— Your goal —
In the listing below, the lines starting at the line with "Do Not Iron, Do" and ending at the line with "for a biggie." are to be output verbatim. Images stay out of the copy.

— Records for processing —
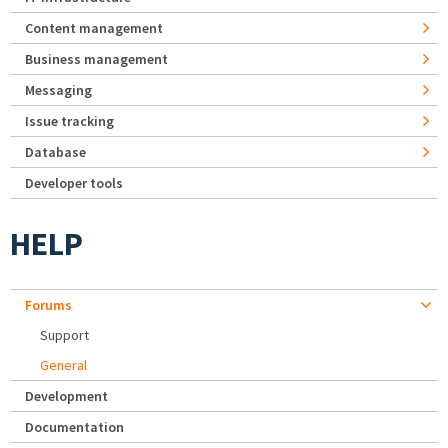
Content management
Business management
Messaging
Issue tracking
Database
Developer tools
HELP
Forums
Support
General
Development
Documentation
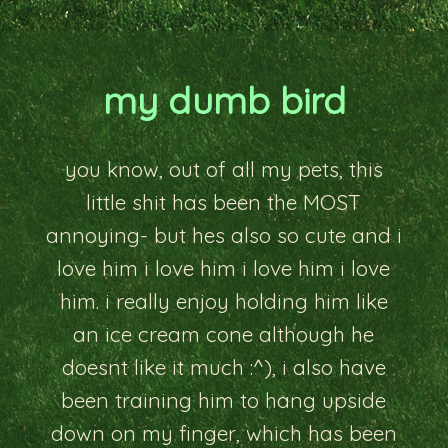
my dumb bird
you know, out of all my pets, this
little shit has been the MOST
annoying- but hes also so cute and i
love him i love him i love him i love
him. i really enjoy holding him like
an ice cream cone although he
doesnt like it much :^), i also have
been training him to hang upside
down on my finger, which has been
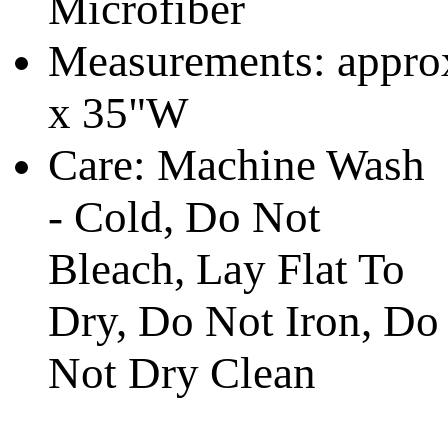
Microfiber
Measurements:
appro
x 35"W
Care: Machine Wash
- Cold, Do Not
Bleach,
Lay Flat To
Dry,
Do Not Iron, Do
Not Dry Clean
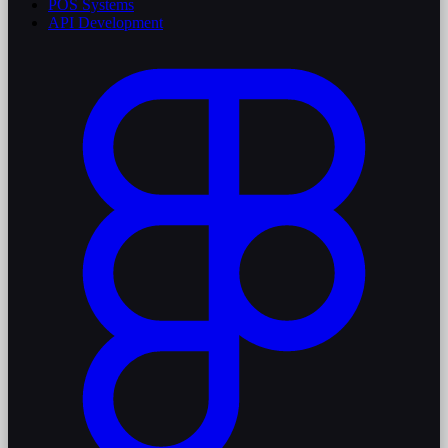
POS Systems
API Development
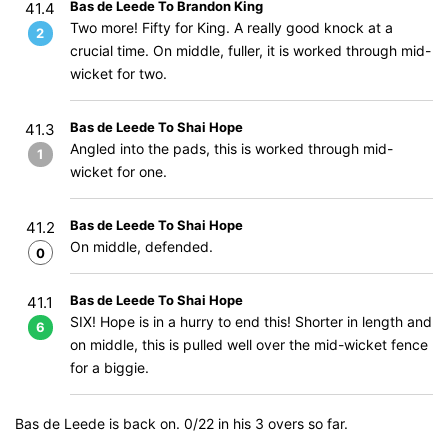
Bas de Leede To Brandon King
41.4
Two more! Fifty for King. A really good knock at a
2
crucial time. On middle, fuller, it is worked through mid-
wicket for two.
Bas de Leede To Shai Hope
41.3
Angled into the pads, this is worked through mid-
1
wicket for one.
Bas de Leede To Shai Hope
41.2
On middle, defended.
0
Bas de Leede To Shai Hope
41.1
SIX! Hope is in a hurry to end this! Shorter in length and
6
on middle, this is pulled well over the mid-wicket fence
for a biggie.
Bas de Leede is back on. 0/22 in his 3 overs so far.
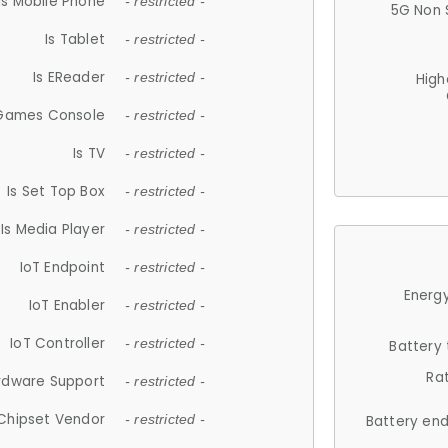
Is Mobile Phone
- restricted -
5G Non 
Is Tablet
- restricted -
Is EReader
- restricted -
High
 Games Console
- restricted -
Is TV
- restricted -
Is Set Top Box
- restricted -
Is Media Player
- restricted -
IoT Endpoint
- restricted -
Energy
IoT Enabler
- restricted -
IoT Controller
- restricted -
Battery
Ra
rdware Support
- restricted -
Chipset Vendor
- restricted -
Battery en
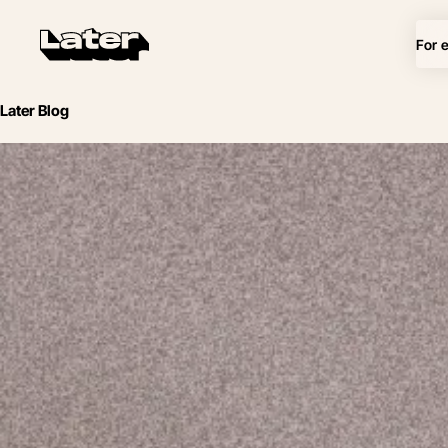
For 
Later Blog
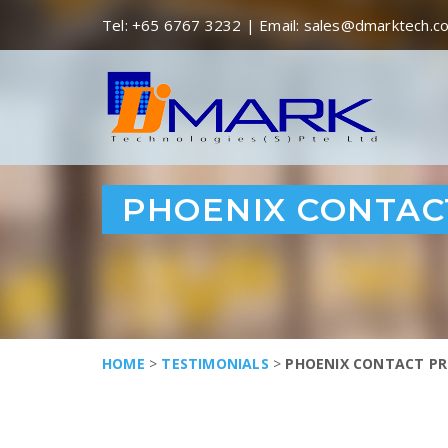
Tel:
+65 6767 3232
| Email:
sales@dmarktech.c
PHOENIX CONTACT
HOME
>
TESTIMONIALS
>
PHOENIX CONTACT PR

— Solution —
Do Not Iron, Do
Not Dry Clean
POS Systems
API Development
Bas de Leede To Brandon King
41.4
Two more! Fifty for King. A really good knock at a
2
crucial time. On middle, fuller, it is worked through mid-
wicket for two.
Bas de Leede To Shai Hope
41.3
Angled into the pads, this is worked through mid-
1
wicket for one.
Bas de Leede To Shai Hope
41.2
On middle, defended.
0
Bas de Leede To Shai Hope
41.1
SIX! Hope is in a hurry to end this! Shorter in length and
6
on middle, this is pulled well over the mid-wicket fence
for a biggie.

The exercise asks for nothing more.